## ACTION ITEM
In the records below, find the line that contains "by 28 percent in late February.", then transcribe it and every later line exactly, stopping at the final line.

--- DATA FOR THIS TASK Enclosed Below ---

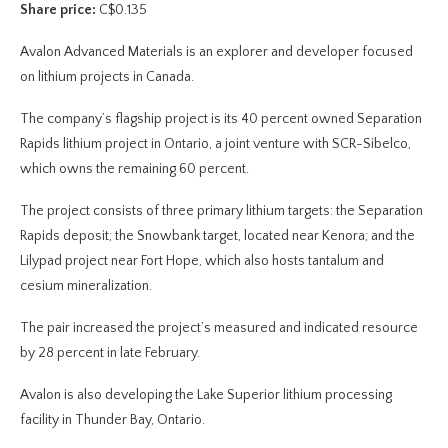
Share price:
C$0.135
Avalon Advanced Materials is an explorer and developer focused
on lithium projects in Canada.
The company’s flagship project is its 40 percent owned Separation
Rapids lithium project in Ontario, a joint venture with SCR-Sibelco,
which owns the remaining 60 percent.
The project consists of three primary lithium targets: the Separation
Rapids deposit; the Snowbank target, located near Kenora; and the
Lilypad project near Fort Hope, which also hosts tantalum and
cesium mineralization.
The pair increased the project’s measured and indicated resource
by 28 percent in late February.
Avalon is also developing the Lake Superior lithium processing
facility in Thunder Bay, Ontario.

--- End of Enclosed DATA FOR THIS TASK ---

## ANSWER
by 28 percent in late February.
Avalon is also developing the Lake Superior lithium processing
facility in Thunder Bay, Ontario.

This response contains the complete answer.